The highlight of that summer, though, was definitely the chance I had to visit East Berlin in August 1989, just before everything came unravelled. It was fun to see the Brandenburger Tor from the other side, to be asked to take photos of Polish tourists posing in front of it, and also to be slapped in the face by an extremely nasty old DDR woman who oversaw the men’s toilet in the Friedrichstrasse station. (We had a brief argument as to whether I had already paid or not, and she slapped me and shouted “Geh zurück in deine Heimat!”, “Go back to your homeland!” My second time being slapped in the face in Germany was in 1994 in Leipzig, that time by an apparently drunk gentleman from the Middle East, who was seemingly angered that I couldn’t make heads or tails of his incomprehensible German.) And like every other academic-type tourist in the former East Berlin, I picked up those ultra-cheap subsidized volumes of Das Kapital, and also a work of Engels with a delightful glossary explaining that Kant and Hegel were the names of “German bourgeois philosophers.” I’m glad to have had a brief taste of that world before it vanished. In West Berlin I also went to a play by Brecht, though can’t remember any longer if that was on the 1989 or 1994 trip to Berlin.

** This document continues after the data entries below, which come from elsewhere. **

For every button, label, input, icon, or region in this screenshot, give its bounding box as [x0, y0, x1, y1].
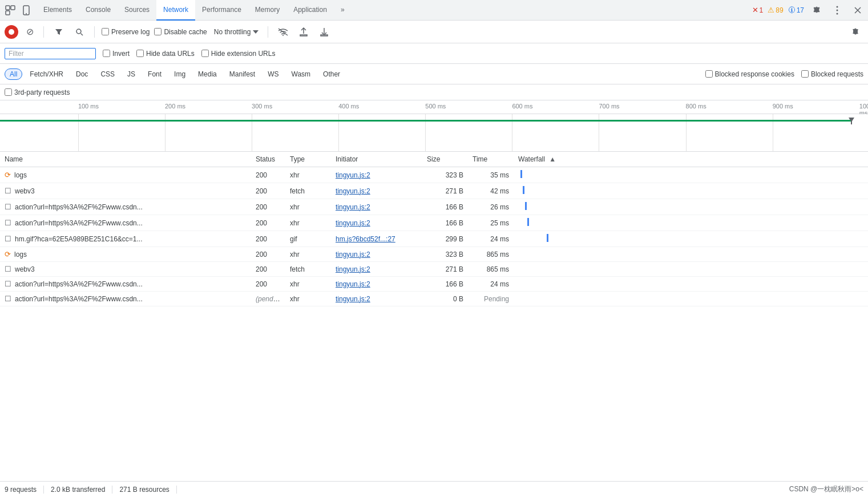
- size-cell: 299 B: [422, 231, 468, 247]
- third-party-bar: 3rd-party requests: [0, 84, 868, 100]
- table-row[interactable]: ⟳ logs 200 xhr tingyun.js:2 323 B 865 ms: [0, 247, 868, 262]
- tab-more[interactable]: »: [334, 0, 352, 21]
- table-row[interactable]: ☐ webv3 200 fetch tingyun.js:2 271 B 42 …: [0, 183, 868, 199]
- initiator-cell[interactable]: tingyun.js:2: [331, 292, 422, 306]
- header-status[interactable]: Status: [251, 152, 285, 167]
- name-cell: ☐ hm.gif?hca=62E5A989BE251C16&cc=1...: [0, 231, 251, 247]
- initiator-cell[interactable]: tingyun.js:2: [331, 215, 422, 231]
- file-icon: ☐: [5, 265, 11, 273]
- waterfall-cell: [514, 277, 868, 292]
- table-row[interactable]: ☐ action?url=https%3A%2F%2Fwww.csdn... 2…: [0, 199, 868, 215]
- preserve-log-checkbox[interactable]: Preserve log: [102, 28, 150, 36]
- table-row[interactable]: ☐ action?url=https%3A%2F%2Fwww.csdn... 2…: [0, 215, 868, 231]
- initiator-cell[interactable]: tingyun.js:2: [331, 247, 422, 262]
- hide-ext-urls-checkbox[interactable]: Hide extension URLs: [201, 50, 276, 58]
- blocked-requests-checkbox[interactable]: Blocked requests: [801, 70, 863, 78]
- table-header: Name Status Type Initiator Size Time Wat…: [0, 152, 868, 167]
- type-btn-css[interactable]: CSS: [95, 68, 120, 80]
- type-btn-all[interactable]: All: [5, 68, 22, 80]
- initiator-cell[interactable]: tingyun.js:2: [331, 167, 422, 183]
- tick-600ms: 600 ms: [512, 103, 532, 110]
- initiator-cell[interactable]: tingyun.js:2: [331, 199, 422, 215]
- type-cell: xhr: [285, 277, 331, 292]
- third-party-checkbox[interactable]: 3rd-party requests: [5, 88, 70, 96]
- filter-button[interactable]: [51, 24, 67, 40]
- info-count[interactable]: 🛈 17: [788, 6, 804, 14]
- table-row[interactable]: ☐ webv3 200 fetch tingyun.js:2 271 B 865…: [0, 262, 868, 277]
- gear-icon[interactable]: [847, 24, 863, 40]
- disable-cache-checkbox[interactable]: Disable cache: [154, 28, 207, 36]
- tab-memory[interactable]: Memory: [248, 0, 286, 21]
- tab-sources[interactable]: Sources: [118, 0, 156, 21]
- size-cell: 271 B: [422, 262, 468, 277]
- type-btn-doc[interactable]: Doc: [71, 68, 93, 80]
- svg-rect-0: [6, 6, 10, 10]
- invert-checkbox[interactable]: Invert: [103, 50, 130, 58]
- tab-console[interactable]: Console: [79, 0, 118, 21]
- type-btn-other[interactable]: Other: [318, 68, 345, 80]
- type-btn-ws[interactable]: WS: [263, 68, 284, 80]
- upload-icon[interactable]: [296, 24, 312, 40]
- type-btn-wasm[interactable]: Wasm: [286, 68, 316, 80]
- settings-icon[interactable]: [809, 2, 825, 18]
- type-btn-font[interactable]: Font: [143, 68, 167, 80]
- mobile-icon[interactable]: [18, 0, 34, 21]
- type-btn-media[interactable]: Media: [193, 68, 222, 80]
- hide-data-urls-checkbox[interactable]: Hide data URLs: [136, 50, 195, 58]
- close-icon[interactable]: [850, 2, 866, 18]
- type-btn-manifest[interactable]: Manifest: [224, 68, 260, 80]
- initiator-cell[interactable]: tingyun.js:2: [331, 277, 422, 292]
- initiator-cell[interactable]: tingyun.js:2: [331, 183, 422, 199]
- more-options-icon[interactable]: [829, 2, 845, 18]
- svg-point-6: [837, 9, 838, 11]
- wifi-icon[interactable]: [275, 24, 291, 40]
- name-cell: ☐ action?url=https%3A%2F%2Fwww.csdn...: [0, 277, 251, 292]
- tab-performance[interactable]: Performance: [195, 0, 248, 21]
- initiator-cell[interactable]: tingyun.js:2: [331, 262, 422, 277]
- throttle-dropdown[interactable]: No throttling: [212, 27, 261, 37]
- name-cell: ☐ webv3: [0, 183, 251, 199]
- tab-elements[interactable]: Elements: [37, 0, 79, 21]
- status-cell: 200: [251, 215, 285, 231]
- table-row[interactable]: ☐ action?url=https%3A%2F%2Fwww.csdn... 2…: [0, 277, 868, 292]
- toolbar-divider-1: [43, 26, 44, 38]
- waterfall-cell: [514, 199, 868, 215]
- tick-300ms: 300 ms: [252, 103, 272, 110]
- table-row[interactable]: ⟳ logs 200 xhr tingyun.js:2 323 B 35 ms: [0, 167, 868, 183]
- svg-rect-2: [6, 11, 10, 15]
- name-cell: ⟳ logs: [0, 167, 251, 183]
- initiator-cell[interactable]: hm.js?6bcd52f...:27: [331, 231, 422, 247]
- tab-bar-right: ✕ 1 ⚠ 89 🛈 17: [752, 2, 866, 18]
- waterfall-bar: [523, 186, 524, 194]
- table-row[interactable]: ☐ action?url=https%3A%2F%2Fwww.csdn... (…: [0, 292, 868, 306]
- type-cell: xhr: [285, 292, 331, 306]
- type-btn-img[interactable]: Img: [169, 68, 191, 80]
- clear-button[interactable]: ⊘: [23, 25, 37, 39]
- table-row[interactable]: ☐ hm.gif?hca=62E5A989BE251C16&cc=1... 20…: [0, 231, 868, 247]
- filter-input[interactable]: [5, 48, 96, 59]
- tab-application[interactable]: Application: [286, 0, 334, 21]
- waterfall-cell: [514, 215, 868, 231]
- type-btn-js[interactable]: JS: [122, 68, 140, 80]
- record-button[interactable]: [5, 25, 18, 39]
- type-filter-bar: All Fetch/XHR Doc CSS JS Font Img Media …: [0, 64, 868, 84]
- waterfall-cell: [514, 167, 868, 183]
- header-initiator[interactable]: Initiator: [331, 152, 422, 167]
- blocked-cookies-checkbox[interactable]: Blocked response cookies: [705, 70, 794, 78]
- svg-rect-1: [11, 6, 15, 10]
- header-type[interactable]: Type: [285, 152, 331, 167]
- file-icon: ☐: [5, 235, 11, 243]
- header-time[interactable]: Time: [468, 152, 514, 167]
- header-size[interactable]: Size: [422, 152, 468, 167]
- waterfall-cell: [514, 292, 868, 306]
- search-button[interactable]: [71, 24, 87, 40]
- header-name[interactable]: Name: [0, 152, 251, 167]
- svg-line-12: [81, 33, 83, 35]
- waterfall-cell: [514, 262, 868, 277]
- warning-count[interactable]: ⚠ 89: [768, 6, 783, 14]
- type-btn-fetch-xhr[interactable]: Fetch/XHR: [25, 68, 68, 80]
- error-count[interactable]: ✕ 1: [752, 6, 764, 14]
- tab-network[interactable]: Network: [156, 0, 195, 21]
- header-waterfall[interactable]: Waterfall ▲: [514, 152, 868, 167]
- download-icon[interactable]: [316, 24, 332, 40]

Incidentally, that 1989 train ride from Hamburg to Stuttgart was a great adrenaline rush. I was exhausted from the flight, as you can imagine. Europe was still a completely foreign environment to me at age 21. I spoke shaky high school German at the time. The ride from Hamburg to Stuttgart was something like 7 hours. I kept dozing off, but then would wake up briefly at every stop along the way. And it was like a fairy tale, seeing the names of one famous German city after another on the station signs. Up to that point it was certainly the biggest adventure I had ever had.

In Stuttgart my college friend (a New Yorker) picked me up at the station. While waiting for her, I bought a Herald Tribune and read that the Chicago Bulls had just named Phil Jackson their new coach, and I doubted (foolishly) if he would be as effective as Doug Collins. We went back to my friend’s place, where there were her 3 or 4 German roommates, all of them working together at a home for severely disabled youth. One of them, Stefan, was strumming eerily on a guitar as I came in, like a character out of Dostoevsky. He invited me to go into the kitchen, where he said I would find “the ingredients to make dozens of pancakes.” While opening my luggage, the zipper caught and tore the cover of Hegel’s Phenomenology of Spirit, and to this day I suspect it was Hegel’s ghost welcoming (or non-welcoming) me to his hometown. I then crashed for about 18 hours, and awoke to the clock radio playing, of all things, Shaun Cassidy’s “Hey Deanie,” a song I hadn’t heard since elementary school. Those were my first 30 hours in Europe.

20 years ago, and a lot has happened since then.

Stuttgart is another charming place, by the way. It’s not usually ranked as a tourist favorite, but I’ve always felt comfortable there.